## TRY IT
Nothing in the records may be dropped. Retype them all exactly.

## INPUT FOR THIS TASK
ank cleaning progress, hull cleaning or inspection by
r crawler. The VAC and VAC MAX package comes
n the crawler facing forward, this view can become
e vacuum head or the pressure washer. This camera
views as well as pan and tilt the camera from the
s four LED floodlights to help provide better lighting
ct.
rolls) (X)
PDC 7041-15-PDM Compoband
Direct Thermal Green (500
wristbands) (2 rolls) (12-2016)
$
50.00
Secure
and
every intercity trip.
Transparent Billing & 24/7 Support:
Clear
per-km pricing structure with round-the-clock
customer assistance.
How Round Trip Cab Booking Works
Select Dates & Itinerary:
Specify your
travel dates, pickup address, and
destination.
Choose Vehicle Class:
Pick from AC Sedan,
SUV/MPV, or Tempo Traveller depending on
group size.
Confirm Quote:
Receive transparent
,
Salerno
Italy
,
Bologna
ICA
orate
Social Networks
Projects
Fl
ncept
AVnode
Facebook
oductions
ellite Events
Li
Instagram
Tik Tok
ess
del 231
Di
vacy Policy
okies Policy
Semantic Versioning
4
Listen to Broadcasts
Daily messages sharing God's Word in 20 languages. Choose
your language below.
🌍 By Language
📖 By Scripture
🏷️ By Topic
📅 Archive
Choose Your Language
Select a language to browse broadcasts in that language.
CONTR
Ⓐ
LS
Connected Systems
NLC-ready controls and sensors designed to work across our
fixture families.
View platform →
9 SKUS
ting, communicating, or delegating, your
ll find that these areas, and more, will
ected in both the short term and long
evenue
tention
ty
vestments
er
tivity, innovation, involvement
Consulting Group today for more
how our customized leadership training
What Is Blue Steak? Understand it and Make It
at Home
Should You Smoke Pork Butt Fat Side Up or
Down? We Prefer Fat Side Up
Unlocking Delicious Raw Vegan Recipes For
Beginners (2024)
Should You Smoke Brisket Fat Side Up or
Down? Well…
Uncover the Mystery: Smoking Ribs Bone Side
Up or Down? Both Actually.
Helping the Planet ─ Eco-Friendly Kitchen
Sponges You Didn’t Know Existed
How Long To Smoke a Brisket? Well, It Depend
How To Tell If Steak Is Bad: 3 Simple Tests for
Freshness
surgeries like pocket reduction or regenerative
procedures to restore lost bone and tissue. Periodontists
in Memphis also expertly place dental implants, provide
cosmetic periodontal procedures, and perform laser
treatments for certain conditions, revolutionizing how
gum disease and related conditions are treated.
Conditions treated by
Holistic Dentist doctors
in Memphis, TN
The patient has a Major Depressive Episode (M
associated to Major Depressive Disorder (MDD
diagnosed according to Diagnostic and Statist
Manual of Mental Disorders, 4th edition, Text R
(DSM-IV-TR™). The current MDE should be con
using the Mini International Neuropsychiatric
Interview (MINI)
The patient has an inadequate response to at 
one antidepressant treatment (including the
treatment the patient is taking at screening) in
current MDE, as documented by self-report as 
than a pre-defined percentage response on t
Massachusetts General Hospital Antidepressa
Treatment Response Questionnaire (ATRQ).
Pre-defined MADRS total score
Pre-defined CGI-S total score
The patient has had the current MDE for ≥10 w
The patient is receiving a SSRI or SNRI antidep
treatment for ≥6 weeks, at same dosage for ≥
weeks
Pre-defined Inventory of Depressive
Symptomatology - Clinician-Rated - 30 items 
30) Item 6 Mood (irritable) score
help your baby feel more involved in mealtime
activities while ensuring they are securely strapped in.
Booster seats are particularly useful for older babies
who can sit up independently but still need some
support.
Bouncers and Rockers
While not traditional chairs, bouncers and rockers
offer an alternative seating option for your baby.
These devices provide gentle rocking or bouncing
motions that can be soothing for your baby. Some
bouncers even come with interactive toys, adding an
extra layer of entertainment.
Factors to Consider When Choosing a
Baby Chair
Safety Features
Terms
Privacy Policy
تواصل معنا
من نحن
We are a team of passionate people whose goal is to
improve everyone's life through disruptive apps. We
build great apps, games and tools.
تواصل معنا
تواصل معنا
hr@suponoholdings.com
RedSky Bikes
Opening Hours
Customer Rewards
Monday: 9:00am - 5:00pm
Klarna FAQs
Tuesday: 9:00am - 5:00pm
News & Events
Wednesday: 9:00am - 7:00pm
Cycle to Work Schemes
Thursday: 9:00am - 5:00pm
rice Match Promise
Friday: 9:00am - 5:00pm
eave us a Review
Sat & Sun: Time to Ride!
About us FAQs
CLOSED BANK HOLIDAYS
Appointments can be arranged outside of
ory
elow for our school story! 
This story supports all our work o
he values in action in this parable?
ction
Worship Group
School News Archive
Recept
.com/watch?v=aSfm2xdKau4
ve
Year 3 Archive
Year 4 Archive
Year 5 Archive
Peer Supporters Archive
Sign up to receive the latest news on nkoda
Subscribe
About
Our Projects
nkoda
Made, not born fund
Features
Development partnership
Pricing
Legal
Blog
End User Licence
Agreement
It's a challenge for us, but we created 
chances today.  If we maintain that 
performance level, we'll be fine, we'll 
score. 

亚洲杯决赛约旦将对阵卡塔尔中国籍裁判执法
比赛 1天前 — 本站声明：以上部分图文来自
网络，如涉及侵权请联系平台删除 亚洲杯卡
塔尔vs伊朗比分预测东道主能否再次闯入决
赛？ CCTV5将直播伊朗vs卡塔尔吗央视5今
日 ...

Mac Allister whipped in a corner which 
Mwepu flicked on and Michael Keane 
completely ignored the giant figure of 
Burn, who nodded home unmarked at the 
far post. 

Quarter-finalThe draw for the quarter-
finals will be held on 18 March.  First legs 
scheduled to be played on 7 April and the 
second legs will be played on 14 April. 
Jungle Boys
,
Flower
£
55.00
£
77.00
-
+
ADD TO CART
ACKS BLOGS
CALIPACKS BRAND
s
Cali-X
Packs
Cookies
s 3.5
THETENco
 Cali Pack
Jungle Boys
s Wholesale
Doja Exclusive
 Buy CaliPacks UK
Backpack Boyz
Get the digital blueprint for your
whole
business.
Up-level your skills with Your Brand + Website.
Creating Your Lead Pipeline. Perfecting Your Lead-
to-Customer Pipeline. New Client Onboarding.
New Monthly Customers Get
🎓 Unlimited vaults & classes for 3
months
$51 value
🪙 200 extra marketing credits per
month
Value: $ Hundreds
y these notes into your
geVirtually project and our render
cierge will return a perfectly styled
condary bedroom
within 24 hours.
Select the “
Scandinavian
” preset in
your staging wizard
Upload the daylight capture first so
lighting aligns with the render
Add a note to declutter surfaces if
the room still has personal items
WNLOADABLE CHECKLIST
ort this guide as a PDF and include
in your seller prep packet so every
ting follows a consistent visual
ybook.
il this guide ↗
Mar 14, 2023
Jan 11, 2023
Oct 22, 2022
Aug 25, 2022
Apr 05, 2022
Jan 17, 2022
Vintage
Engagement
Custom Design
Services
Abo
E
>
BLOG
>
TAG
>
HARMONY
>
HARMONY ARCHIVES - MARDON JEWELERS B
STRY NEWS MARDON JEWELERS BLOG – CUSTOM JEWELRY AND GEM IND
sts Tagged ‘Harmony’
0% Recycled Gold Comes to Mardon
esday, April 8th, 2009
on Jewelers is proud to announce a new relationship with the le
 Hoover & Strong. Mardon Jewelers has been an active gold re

## ANSWER BOX
ank cleaning progress, hull cleaning or inspection by
r crawler. The VAC and VAC MAX package comes
n the crawler facing forward, this view can become
e vacuum head or the pressure washer. This camera
views as well as pan and tilt the camera from the
s four LED floodlights to help provide better lighting
ct.
rolls) (X)
PDC 7041-15-PDM Compoband
Direct Thermal Green (500
wristbands) (2 rolls) (12-2016)
$
50.00
Secure
and
every intercity trip.
Transparent Billing & 24/7 Support:
Clear
per-km pricing structure with round-the-clock
customer assistance.
How Round Trip Cab Booking Works
Select Dates & Itinerary:
Specify your
travel dates, pickup address, and
destination.
Choose Vehicle Class:
Pick from AC Sedan,
SUV/MPV, or Tempo Traveller depending on
group size.
Confirm Quote:
Receive transparent
,
Salerno
Italy
,
Bologna
ICA
orate
Social Networks
Projects
Fl
ncept
AVnode
Facebook
oductions
ellite Events
Li
Instagram
Tik Tok
ess
del 231
Di
vacy Policy
okies Policy
Semantic Versioning
4
Listen to Broadcasts
Daily messages sharing God's Word in 20 languages. Choose
your language below.
🌍 By Language
📖 By Scripture
🏷️ By Topic
📅 Archive
Choose Your Language
Select a language to browse broadcasts in that language.
CONTR
Ⓐ
LS
Connected Systems
NLC-ready controls and sensors designed to work across our
fixture families.
View platform →
9 SKUS
ting, communicating, or delegating, your
ll find that these areas, and more, will
ected in both the short term and long
evenue
tention
ty
vestments
er
tivity, innovation, involvement
Consulting Group today for more
how our customized leadership training
What Is Blue Steak? Understand it and Make It
at Home
Should You Smoke Pork Butt Fat Side Up or
Down? We Prefer Fat Side Up
Unlocking Delicious Raw Vegan Recipes For
Beginners (2024)
Should You Smoke Brisket Fat Side Up or
Down? Well…
Uncover the Mystery: Smoking Ribs Bone Side
Up or Down? Both Actually.
Helping the Planet ─ Eco-Friendly Kitchen
Sponges You Didn’t Know Existed
How Long To Smoke a Brisket? Well, It Depend
How To Tell If Steak Is Bad: 3 Simple Tests for
Freshness
surgeries like pocket reduction or regenerative
procedures to restore lost bone and tissue. Periodontists
in Memphis also expertly place dental implants, provide
cosmetic periodontal procedures, and perform laser
treatments for certain conditions, revolutionizing how
gum disease and related conditions are treated.
Conditions treated by
Holistic Dentist doctors
in Memphis, TN
The patient has a Major Depressive Episode (M
associated to Major Depressive Disorder (MDD
diagnosed according to Diagnostic and Statist
Manual of Mental Disorders, 4th edition, Text R
(DSM-IV-TR™). The current MDE should be con
using the Mini International Neuropsychiatric
Interview (MINI)
The patient has an inadequate response to at 
one antidepressant treatment (including the
treatment the patient is taking at screening) in
current MDE, as documented by self-report as 
than a pre-defined percentage response on t
Massachusetts General Hospital Antidepressa
Treatment Response Questionnaire (ATRQ).
Pre-defined MADRS total score
Pre-defined CGI-S total score
The patient has had the current MDE for ≥10 w
The patient is receiving a SSRI or SNRI antidep
treatment for ≥6 weeks, at same dosage for ≥
weeks
Pre-defined Inventory of Depressive
Symptomatology - Clinician-Rated - 30 items 
30) Item 6 Mood (irritable) score
help your baby feel more involved in mealtime
activities while ensuring they are securely strapped in.
Booster seats are particularly useful for older babies
who can sit up independently but still need some
support.
Bouncers and Rockers
While not traditional chairs, bouncers and rockers
offer an alternative seating option for your baby.
These devices provide gentle rocking or bouncing
motions that can be soothing for your baby. Some
bouncers even come with interactive toys, adding an
extra layer of entertainment.
Factors to Consider When Choosing a
Baby Chair
Safety Features
Terms
Privacy Policy
تواصل معنا
من نحن
We are a team of passionate people whose goal is to
improve everyone's life through disruptive apps. We
build great apps, games and tools.
تواصل معنا
تواصل معنا
hr@suponoholdings.com
RedSky Bikes
Opening Hours
Customer Rewards
Monday: 9:00am - 5:00pm
Klarna FAQs
Tuesday: 9:00am - 5:00pm
News & Events
Wednesday: 9:00am - 7:00pm
Cycle to Work Schemes
Thursday: 9:00am - 5:00pm
rice Match Promise
Friday: 9:00am - 5:00pm
eave us a Review
Sat & Sun: Time to Ride!
About us FAQs
CLOSED BANK HOLIDAYS
Appointments can be arranged outside of
ory
elow for our school story! 
This story supports all our work o
he values in action in this parable?
ction
Worship Group
School News Archive
Recept
.com/watch?v=aSfm2xdKau4
ve
Year 3 Archive
Year 4 Archive
Year 5 Archive
Peer Supporters Archive
Sign up to receive the latest news on nkoda
Subscribe
About
Our Projects
nkoda
Made, not born fund
Features
Development partnership
Pricing
Legal
Blog
End User Licence
Agreement
It's a challenge for us, but we created 
chances today.  If we maintain that 
performance level, we'll be fine, we'll 
score. 

亚洲杯决赛约旦将对阵卡塔尔中国籍裁判执法
比赛 1天前 — 本站声明：以上部分图文来自
网络，如涉及侵权请联系平台删除 亚洲杯卡
塔尔vs伊朗比分预测东道主能否再次闯入决
赛？ CCTV5将直播伊朗vs卡塔尔吗央视5今
日 ...

Mac Allister whipped in a corner which 
Mwepu flicked on and Michael Keane 
completely ignored the giant figure of 
Burn, who nodded home unmarked at the 
far post. 

Quarter-finalThe draw for the quarter-
finals will be held on 18 March.  First legs 
scheduled to be played on 7 April and the 
second legs will be played on 14 April. 
Jungle Boys
,
Flower
£
55.00
£
77.00
-
+
ADD TO CART
ACKS BLOGS
CALIPACKS BRAND
s
Cali-X
Packs
Cookies
s 3.5
THETENco
 Cali Pack
Jungle Boys
s Wholesale
Doja Exclusive
 Buy CaliPacks UK
Backpack Boyz
Get the digital blueprint for your
whole
business.
Up-level your skills with Your Brand + Website.
Creating Your Lead Pipeline. Perfecting Your Lead-
to-Customer Pipeline. New Client Onboarding.
New Monthly Customers Get
🎓 Unlimited vaults & classes for 3
months
$51 value
🪙 200 extra marketing credits per
month
Value: $ Hundreds
y these notes into your
geVirtually project and our render
cierge will return a perfectly styled
condary bedroom
within 24 hours.
Select the “
Scandinavian
” preset in
your staging wizard
Upload the daylight capture first so
lighting aligns with the render
Add a note to declutter surfaces if
the room still has personal items
WNLOADABLE CHECKLIST
ort this guide as a PDF and include
in your seller prep packet so every
ting follows a consistent visual
ybook.
il this guide ↗
Mar 14, 2023
Jan 11, 2023
Oct 22, 2022
Aug 25, 2022
Apr 05, 2022
Jan 17, 2022
Vintage
Engagement
Custom Design
Services
Abo
E
>
BLOG
>
TAG
>
HARMONY
>
HARMONY ARCHIVES - MARDON JEWELERS B
STRY NEWS MARDON JEWELERS BLOG – CUSTOM JEWELRY AND GEM IND
sts Tagged ‘Harmony’
0% Recycled Gold Comes to Mardon
esday, April 8th, 2009
on Jewelers is proud to announce a new relationship with the le
 Hoover & Strong. Mardon Jewelers has been an active gold re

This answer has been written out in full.